Monkeypox, a viral disease most commonly found in West Africa, has been declared a global public health emergency. Cases have surged in over 70 countries since the outbreak was declared in May when a cluster of cases was documented in the UK.
The name “monkeypox” comes from the fact that this disease can be transmitted from animals to humans, not just between people. The most common hosts are rodents and primates.
Naturally, everyone is wondering if this could be the beginning of more long periods of self-isolation and quarantines as we recently saw for the COVID-19 pandemic. Or, perhaps most concerning, if the fatalities are expected to be as devastating.
The short answer is no – the monkeypox outbreak is unlikely to be as fatal as COVID.
But to understand why this is still a major concern, we need to dive into the long answer.
This variation of monkeypox is rarely fatal, as 99% of people who suffer from this disease are likely to survive. The other known variant is far more deadly with a 10% fatality ratio, but that isn’t the type we’re talking about.
Monkeypox is also a self-limited disease that typically lasts from 2 to 4 weeks, though its symptoms vary in severity. The most common symptoms are fever, body aches, swollen lymph nodes, and rashes.
Unlike COVID, monkeypox is already well-studied and there is already a vaccine for it, as well as general-use antivirals that may help in controlling its symptoms. The main concern now is simply on how each country will react to the outbreak to avoid a sudden shortage in vaccines, especially in lesser-developed countries where fatalities might be higher.
Experts have also noted that monkeypox could become a new common STD in the US should it get out of hand. The disease is easily transmitted through physical contact, and should it fail to be contained early, it could become more and more common as an STD.
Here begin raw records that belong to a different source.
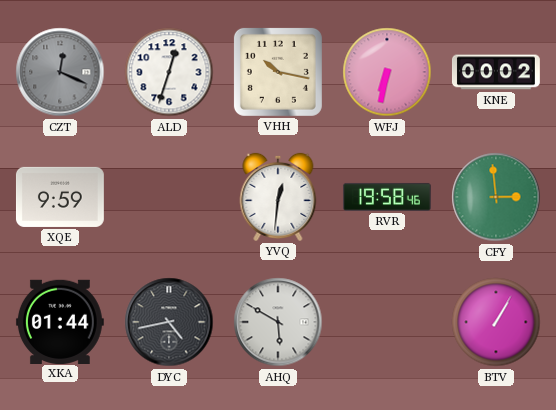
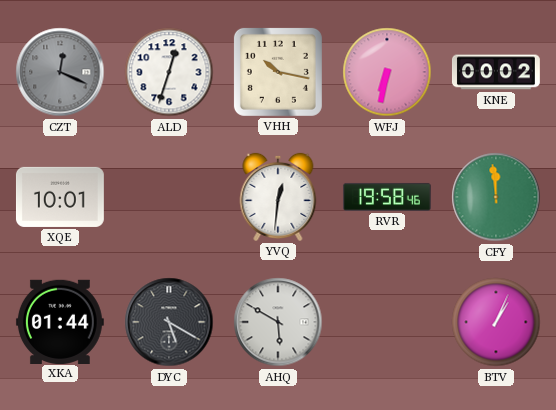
XQE: 9:59 -> 10:01
CFY: 2:59 -> 11:59
DYC: 4:43 -> 5:20
BTV: 1:05 -> 1:04
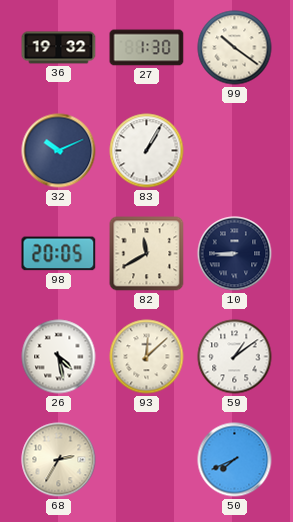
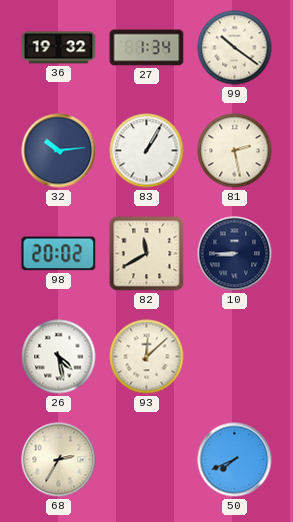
27: 1:30 -> 1:34
32: 10:11 -> 10:14
81: none -> 2:28
98: 20:05 -> 20:02
59: 1:09 -> none
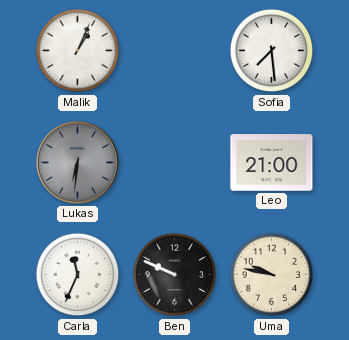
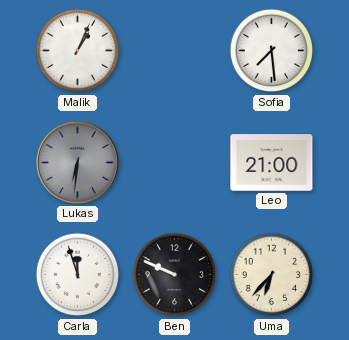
Carla: 11:34 -> 11:57
Uma: 9:47 -> 6:37
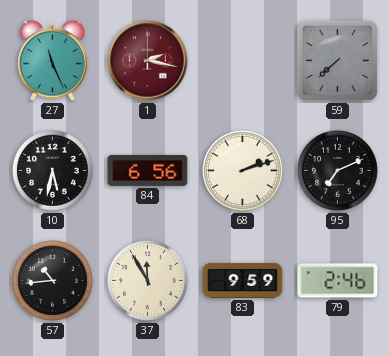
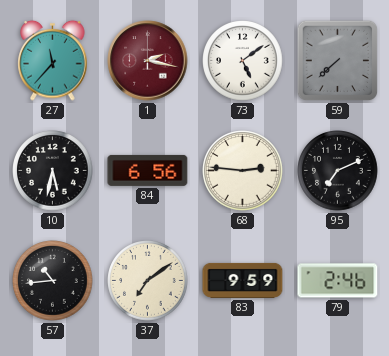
27: 11:26 -> 11:37
73: none -> 5:09
68: 2:12 -> 2:46
37: 11:55 -> 7:09
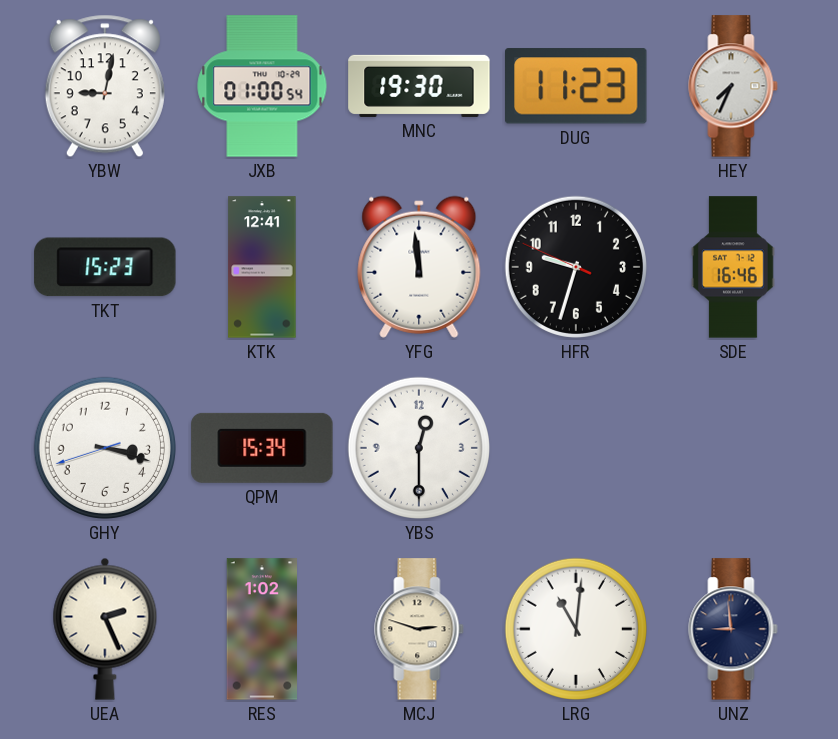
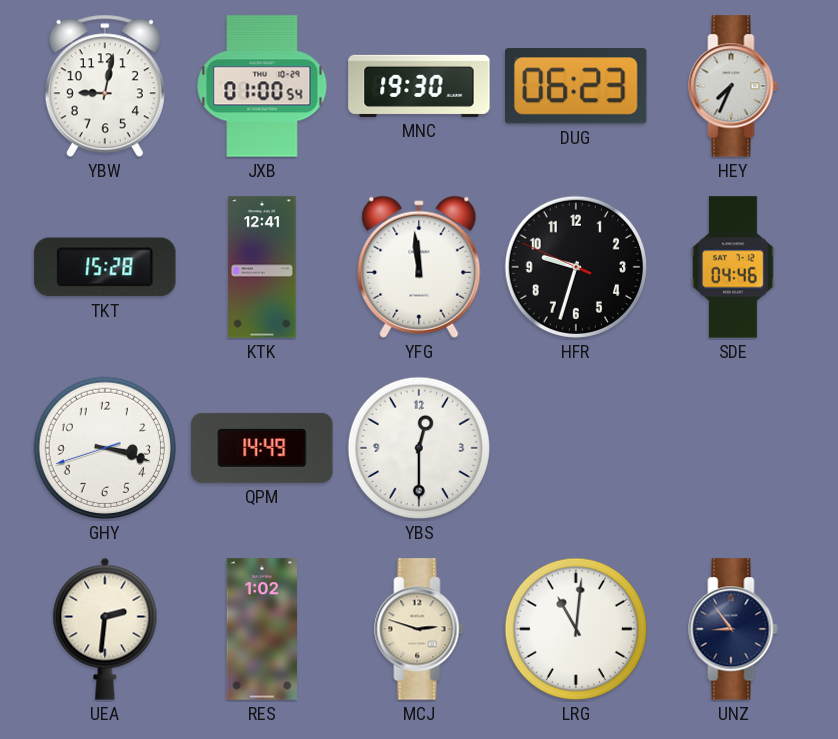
DUG: 11:23 -> 06:23
TKT: 15:23 -> 15:28
SDE: 16:46 -> 04:46
QPM: 15:34 -> 14:49
UEA: 2:26 -> 2:31
UNZ: 8:59 -> 8:54
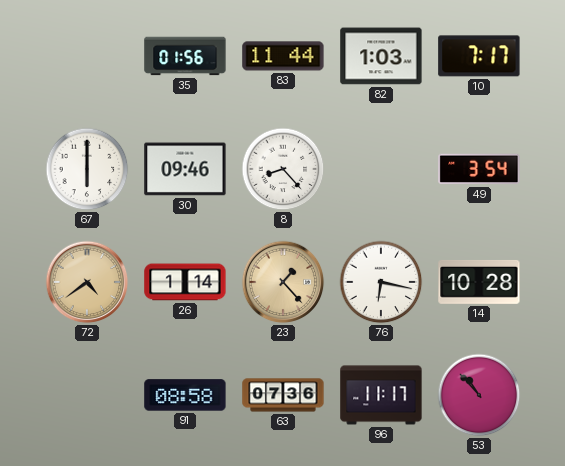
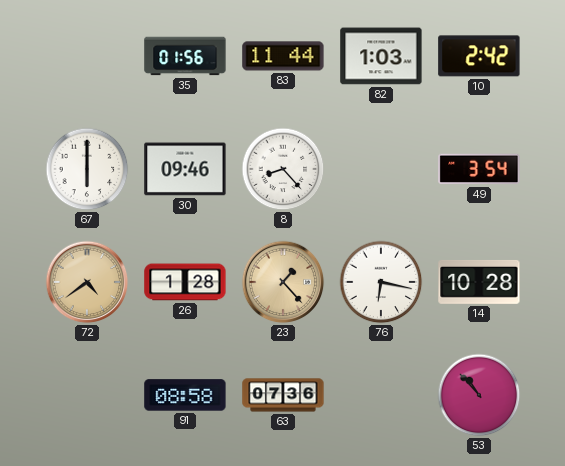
10: 7:17 -> 2:42
26: 1:14 -> 1:28
96: 11:17 -> none
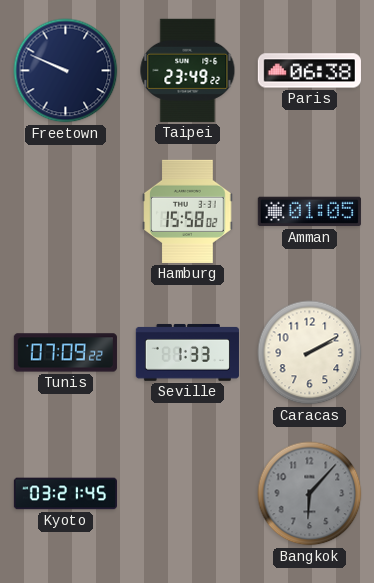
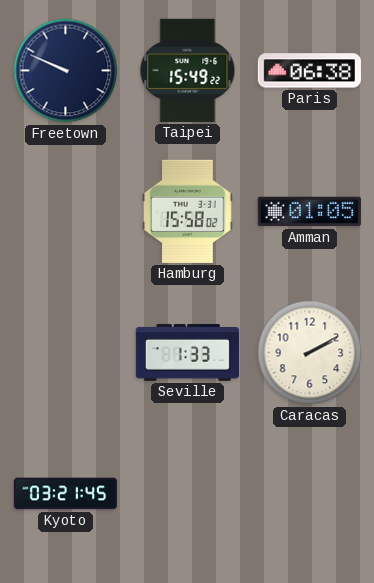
Taipei: 23:49 -> 15:49
Tunis: 07:09 -> none
Bangkok: 6:07 -> none
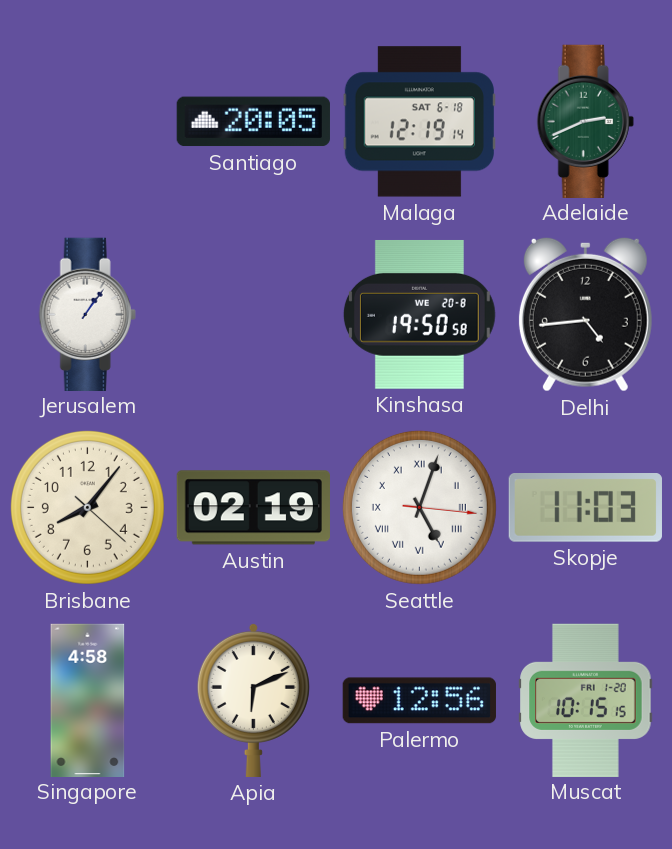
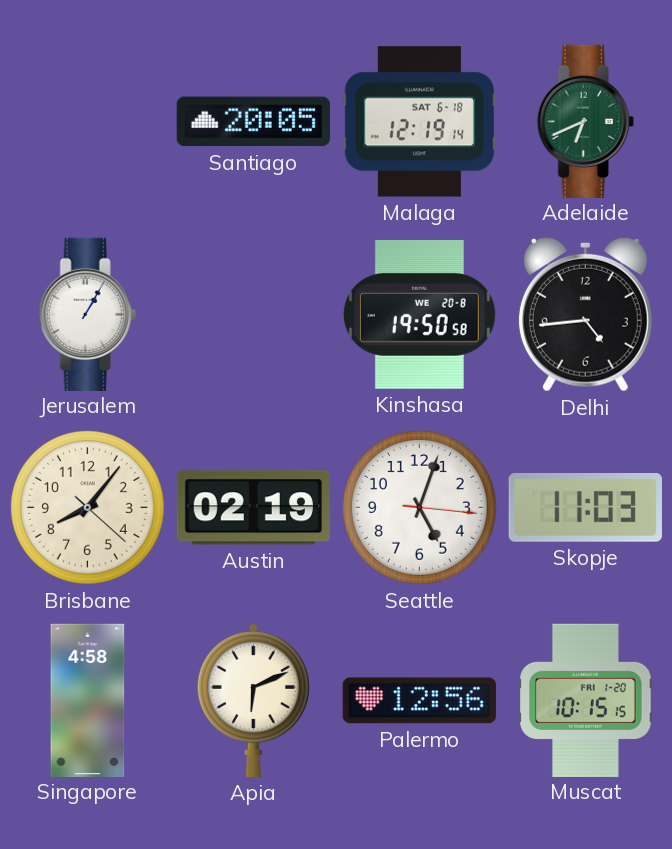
Adelaide: 2:41 -> 6:41
Jerusalem: 1:06 -> 1:05
Seattle numerals: Roman -> Arabic
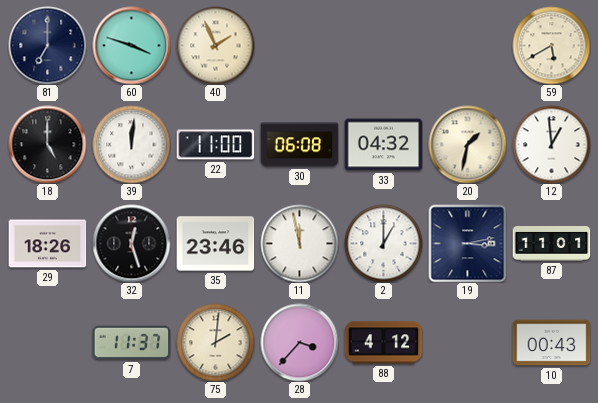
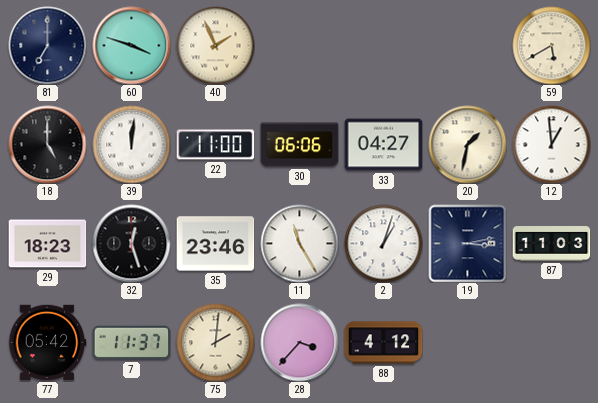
30: 06:08 -> 06:06
33: 04:32 -> 04:27
29: 18:26 -> 18:23
11: 11:58 -> 11:25
2: 1:00 -> 1:03
87: 11:01 -> 11:03
77: none -> 05:42
10: 00:43 -> none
Parallel to this is how certain countries will respond, especially those where homosexuality is treated with hostility. Though monkeypox can transmit through any physical contact, a stigma might be formed around homosexuality in particular, as it was for AIDS/HIV.
And of course, with widespread contagion that goes unchecked, the higher the chances of new and more dangerous variants appearing. This is why despite not posing much of a threat now, it’s still in the best interest of the entire world that monkeypox isn’t allowed to go that far.
Since May, almost 3000 cases have been reported in the US.
As for prevention, most of what you learned during the COVID pandemic still applies. It’s worth noting that monkeypox doesn’t transmit through the air like COVID, and is most commonly transmitted through skin-to-skin contact.
Obviously, hugging, kissing, or having sexual relations with someone that has monkeypox puts you at immense risk, but even simply shaking hands or touching the clothes of someone infected is dangerous.
In short, remember to wash your hands frequently, mind your physical interactions with others, and while monkeypox doesn’t transmit through the air, wearing a mask in crowded areas might be a good call. Remember that monkeypox can be transmitted through bodily fluids, and that includes saliva that can easily get in contact with others during regular conversations.
More developments should happen in the coming weeks as opportunities for vaccinations should become available, so keep a close eye on the news and take basic precautions to keep yourself safe in the meantime.